Description of the task:
Each entry below should be printed exactly, with every image left out.

Input data:
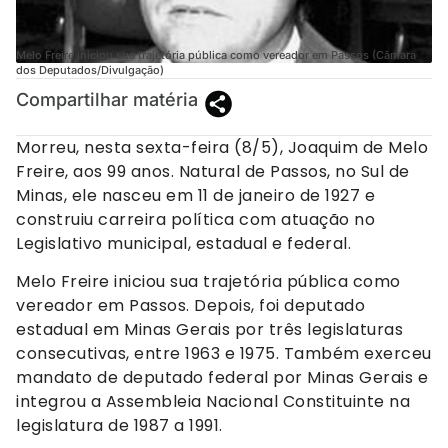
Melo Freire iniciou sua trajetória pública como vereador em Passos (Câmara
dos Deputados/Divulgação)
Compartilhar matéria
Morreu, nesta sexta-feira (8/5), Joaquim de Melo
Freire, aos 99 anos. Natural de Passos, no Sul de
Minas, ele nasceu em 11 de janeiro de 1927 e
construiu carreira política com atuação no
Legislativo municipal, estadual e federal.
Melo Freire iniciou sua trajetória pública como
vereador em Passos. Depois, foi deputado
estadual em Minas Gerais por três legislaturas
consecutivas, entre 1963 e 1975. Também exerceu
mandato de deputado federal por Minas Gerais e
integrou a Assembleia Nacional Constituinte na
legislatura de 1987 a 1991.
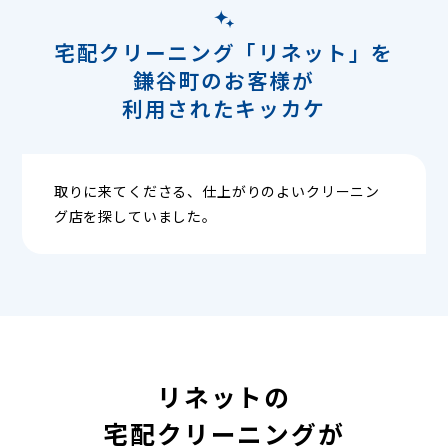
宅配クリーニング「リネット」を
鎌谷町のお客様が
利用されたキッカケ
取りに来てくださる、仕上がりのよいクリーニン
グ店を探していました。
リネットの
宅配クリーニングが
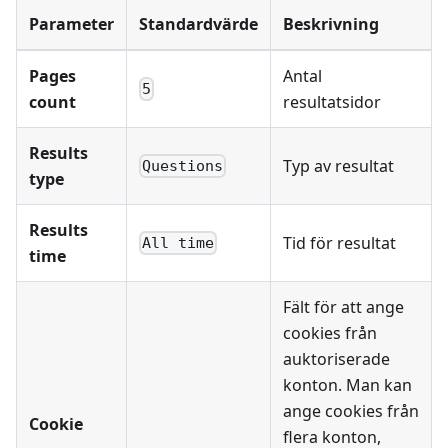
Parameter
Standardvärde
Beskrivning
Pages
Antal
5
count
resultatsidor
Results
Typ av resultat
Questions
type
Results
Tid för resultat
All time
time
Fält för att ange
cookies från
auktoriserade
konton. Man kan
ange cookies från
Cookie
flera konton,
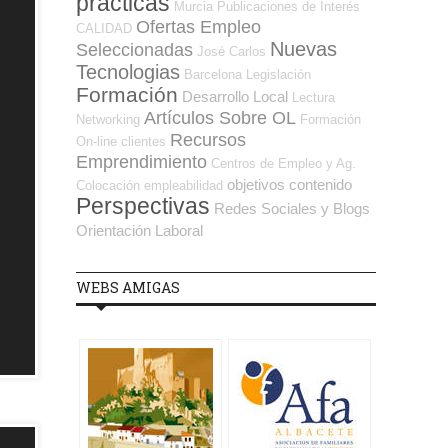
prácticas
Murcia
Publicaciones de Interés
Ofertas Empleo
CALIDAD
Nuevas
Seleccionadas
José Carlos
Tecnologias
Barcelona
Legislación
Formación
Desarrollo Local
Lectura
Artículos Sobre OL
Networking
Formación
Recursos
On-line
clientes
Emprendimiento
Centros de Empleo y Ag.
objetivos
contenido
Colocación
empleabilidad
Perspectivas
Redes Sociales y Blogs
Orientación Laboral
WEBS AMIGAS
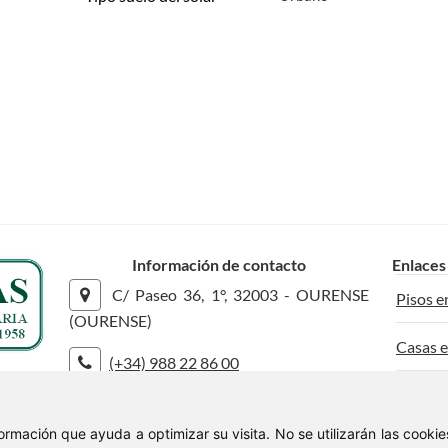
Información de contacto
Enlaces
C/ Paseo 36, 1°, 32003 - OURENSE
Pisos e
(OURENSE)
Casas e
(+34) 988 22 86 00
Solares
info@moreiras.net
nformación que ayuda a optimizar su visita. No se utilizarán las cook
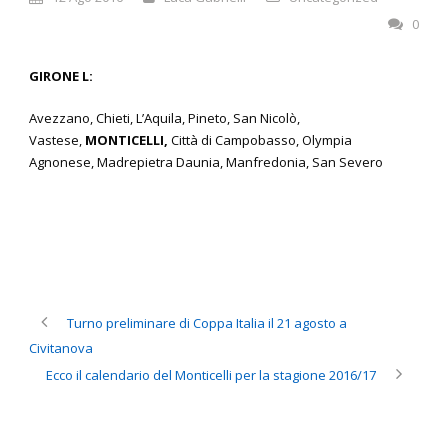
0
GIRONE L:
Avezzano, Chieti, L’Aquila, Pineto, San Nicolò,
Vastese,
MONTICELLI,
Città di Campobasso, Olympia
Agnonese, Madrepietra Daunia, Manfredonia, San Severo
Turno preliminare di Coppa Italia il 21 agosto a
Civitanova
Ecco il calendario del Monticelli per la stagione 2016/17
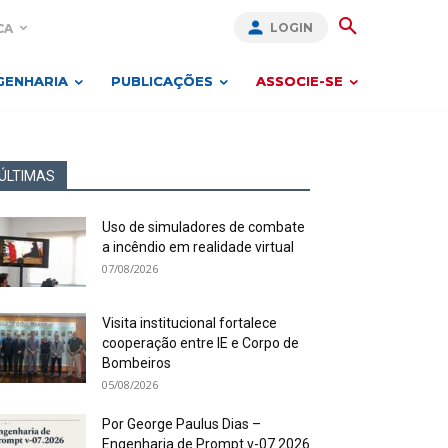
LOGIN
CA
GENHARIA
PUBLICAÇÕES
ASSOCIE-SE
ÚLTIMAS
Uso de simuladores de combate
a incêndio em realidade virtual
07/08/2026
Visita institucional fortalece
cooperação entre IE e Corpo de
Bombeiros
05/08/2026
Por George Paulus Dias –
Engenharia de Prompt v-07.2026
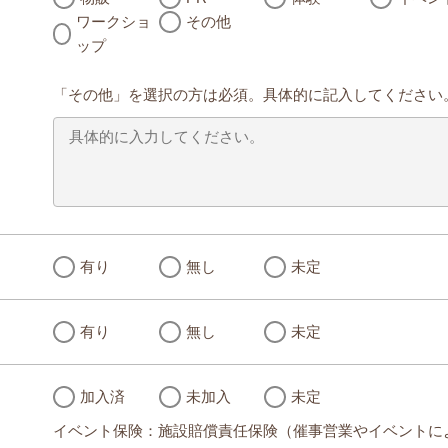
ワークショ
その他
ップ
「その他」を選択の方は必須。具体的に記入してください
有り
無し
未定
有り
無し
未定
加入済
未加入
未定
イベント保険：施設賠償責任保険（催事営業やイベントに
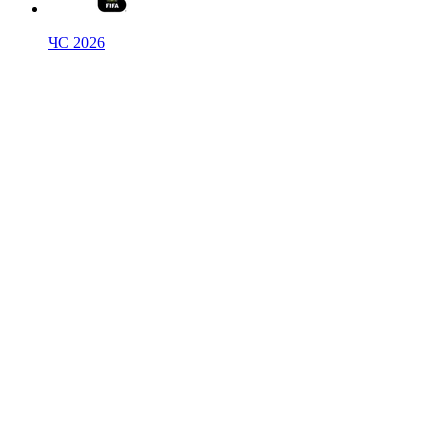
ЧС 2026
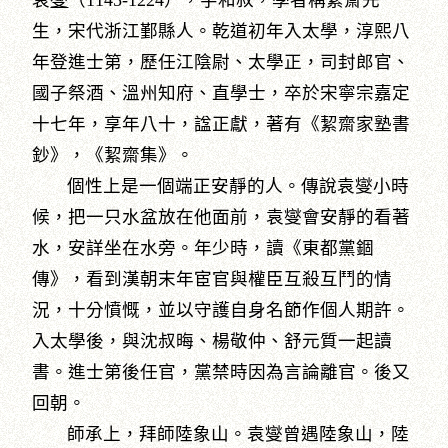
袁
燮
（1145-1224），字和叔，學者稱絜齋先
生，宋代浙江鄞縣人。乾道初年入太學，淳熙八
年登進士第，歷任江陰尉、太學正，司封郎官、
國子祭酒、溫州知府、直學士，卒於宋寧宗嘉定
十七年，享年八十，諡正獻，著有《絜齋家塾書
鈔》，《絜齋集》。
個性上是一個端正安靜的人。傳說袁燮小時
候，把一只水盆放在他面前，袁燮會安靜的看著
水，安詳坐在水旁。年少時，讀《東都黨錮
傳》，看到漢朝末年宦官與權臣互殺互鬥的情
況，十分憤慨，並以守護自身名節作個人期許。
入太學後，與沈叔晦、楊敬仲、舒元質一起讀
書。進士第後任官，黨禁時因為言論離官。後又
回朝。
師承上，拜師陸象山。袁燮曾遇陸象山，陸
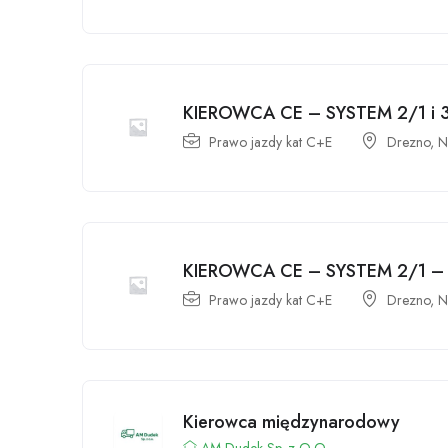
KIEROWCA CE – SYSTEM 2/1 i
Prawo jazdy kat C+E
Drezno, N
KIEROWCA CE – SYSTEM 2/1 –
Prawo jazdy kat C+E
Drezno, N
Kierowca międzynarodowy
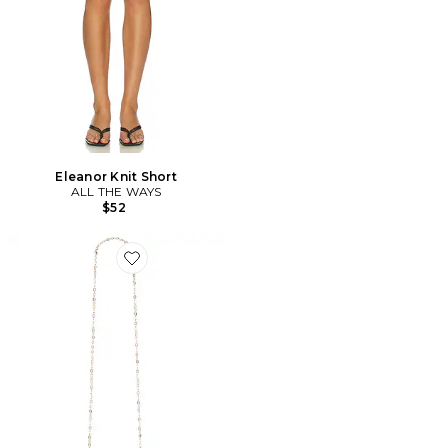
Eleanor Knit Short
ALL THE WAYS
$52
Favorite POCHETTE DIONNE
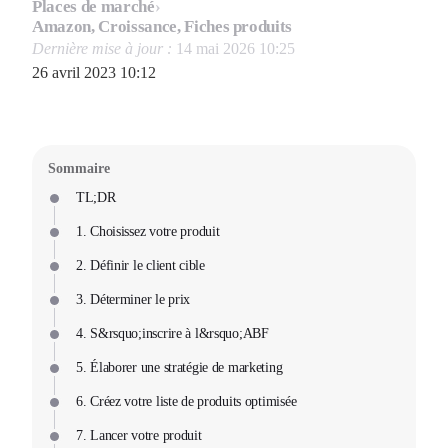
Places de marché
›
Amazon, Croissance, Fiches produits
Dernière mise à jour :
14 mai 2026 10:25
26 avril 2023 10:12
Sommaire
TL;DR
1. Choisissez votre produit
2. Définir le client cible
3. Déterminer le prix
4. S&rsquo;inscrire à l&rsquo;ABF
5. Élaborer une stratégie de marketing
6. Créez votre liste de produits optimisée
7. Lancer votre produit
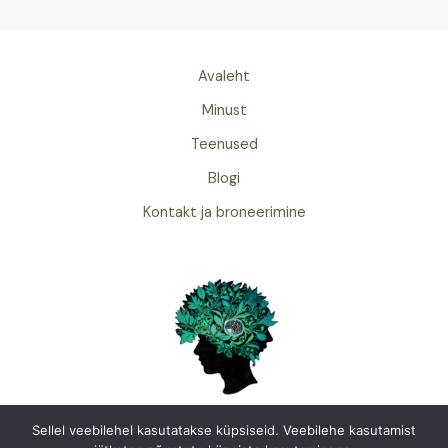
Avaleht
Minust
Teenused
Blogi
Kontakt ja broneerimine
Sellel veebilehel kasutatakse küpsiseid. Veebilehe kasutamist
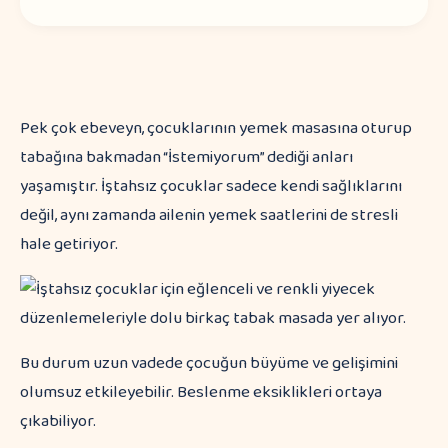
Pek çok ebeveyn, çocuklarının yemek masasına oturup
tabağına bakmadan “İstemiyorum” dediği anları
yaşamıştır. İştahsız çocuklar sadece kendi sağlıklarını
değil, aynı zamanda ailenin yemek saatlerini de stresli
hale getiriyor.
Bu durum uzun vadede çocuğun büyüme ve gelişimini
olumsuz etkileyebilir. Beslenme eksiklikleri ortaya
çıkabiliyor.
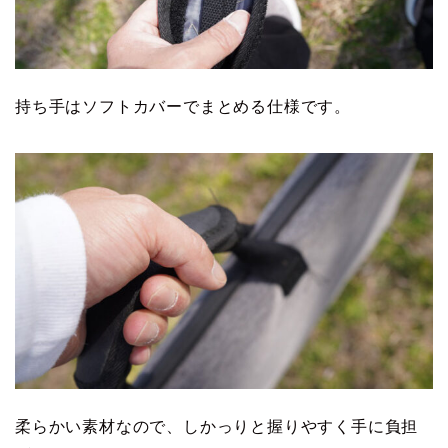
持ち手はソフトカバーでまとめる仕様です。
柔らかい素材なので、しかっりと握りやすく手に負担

Task result:
Melo Freire iniciou sua trajetória pública como vereador em Passos (Câmara
dos Deputados/Divulgação)
Compartilhar matéria
Morreu, nesta sexta-feira (8/5), Joaquim de Melo
Freire, aos 99 anos. Natural de Passos, no Sul de
Minas, ele nasceu em 11 de janeiro de 1927 e
construiu carreira política com atuação no
Legislativo municipal, estadual e federal.
Melo Freire iniciou sua trajetória pública como
vereador em Passos. Depois, foi deputado
estadual em Minas Gerais por três legislaturas
consecutivas, entre 1963 e 1975. Também exerceu
mandato de deputado federal por Minas Gerais e
integrou a Assembleia Nacional Constituinte na
legislatura de 1987 a 1991.
宅配クリーニング「リネット」を
鎌谷町のお客様が
利用されたキッカケ
取りに来てくださる、仕上がりのよいクリーニン
グ店を探していました。
リネットの
宅配クリーニングが
Parameter
Standardvärde
Beskrivning
Pages
Antal
5
count
resultatsidor
Results
Typ av resultat
Questions
type
Results
Tid för resultat
All time
time
Fält för att ange
cookies från
auktoriserade
konton. Man kan
ange cookies från
Cookie
flera konton,
prácticas
Murcia
Publicaciones de Interés
Ofertas Empleo
CALIDAD
Nuevas
Seleccionadas
José Carlos
Tecnologias
Barcelona
Legislación
Formación
Desarrollo Local
Lectura
Artículos Sobre OL
Networking
Formación
Recursos
On-line
clientes
Emprendimiento
Centros de Empleo y Ag.
objetivos
contenido
Colocación
empleabilidad
Perspectivas
Redes Sociales y Blogs
Orientación Laboral
WEBS AMIGAS
Información de contacto
Enlaces
C/ Paseo 36, 1°, 32003 - OURENSE
Pisos e
(OURENSE)
Casas e
(+34) 988 22 86 00
Solares
info@moreiras.net
nformación que ayuda a optimizar su visita. No se utilizarán las cook
0
GIRONE L:
Avezzano, Chieti, L’Aquila, Pineto, San Nicolò,
Vastese,
MONTICELLI,
Città di Campobasso, Olympia
Agnonese, Madrepietra Daunia, Manfredonia, San Severo
Turno preliminare di Coppa Italia il 21 agosto a
Civitanova
Ecco il calendario del Monticelli per la stagione 2016/17
LOGIN
CA
GENHARIA
PUBLICAÇÕES
ASSOCIE-SE
ÚLTIMAS
Uso de simuladores de combate
a incêndio em realidade virtual
07/08/2026
Visita institucional fortalece
cooperação entre IE e Corpo de
Bombeiros
05/08/2026
Por George Paulus Dias –
Engenharia de Prompt v-07.2026
ワークショ
その他
ップ
「その他」を選択の方は必須。具体的に記入してください
有り
無し
未定
有り
無し
未定
加入済
未加入
未定
イベント保険：施設賠償責任保険（催事営業やイベントに
ЧС 2026
袁
燮
（1145-1224），字和叔，學者稱絜齋先
生，宋代浙江鄞縣人。乾道初年入太學，淳熙八
年登進士第，歷任江陰尉、太學正，司封郎官、
國子祭酒、溫州知府、直學士，卒於宋寧宗嘉定
十七年，享年八十，諡正獻，著有《絜齋家塾書
鈔》，《絜齋集》。
個性上是一個端正安靜的人。傳說袁燮小時
候，把一只水盆放在他面前，袁燮會安靜的看著
水，安詳坐在水旁。年少時，讀《東都黨錮
傳》，看到漢朝末年宦官與權臣互殺互鬥的情
況，十分憤慨，並以守護自身名節作個人期許。
入太學後，與沈叔晦、楊敬仲、舒元質一起讀
書。進士第後任官，黨禁時因為言論離官。後又
回朝。
師承上，拜師陸象山。袁燮曾遇陸象山，陸
KIEROWCA CE – SYSTEM 2/1 i
Prawo jazdy kat C+E
Drezno, N
KIEROWCA CE – SYSTEM 2/1 –
Prawo jazdy kat C+E
Drezno, N
Kierowca międzynarodowy
Eleanor Knit Short
ALL THE WAYS
$52
Favorite POCHETTE DIONNE
Places de marché
›
Amazon, Croissance, Fiches produits
Dernière mise à jour :
14 mai 2026 10:25
26 avril 2023 10:12
Sommaire
TL;DR
1. Choisissez votre produit
2. Définir le client cible
3. Déterminer le prix
4. S&rsquo;inscrire à l&rsquo;ABF
5. Élaborer une stratégie de marketing
6. Créez votre liste de produits optimisée
7. Lancer votre produit
Avaleht
Minust
Teenused
Blogi
Kontakt ja broneerimine
Sellel veebilehel kasutatakse küpsiseid. Veebilehe kasutamist
Pek çok ebeveyn, çocuklarının yemek masasına oturup
tabağına bakmadan “İstemiyorum” dediği anları
yaşamıştır. İştahsız çocuklar sadece kendi sağlıklarını
değil, aynı zamanda ailenin yemek saatlerini de stresli
hale getiriyor.
Bu durum uzun vadede çocuğun büyüme ve gelişimini
olumsuz etkileyebilir. Beslenme eksiklikleri ortaya
çıkabiliyor.
持ち手はソフトカバーでまとめる仕様です。
柔らかい素材なので、しかっりと握りやすく手に負担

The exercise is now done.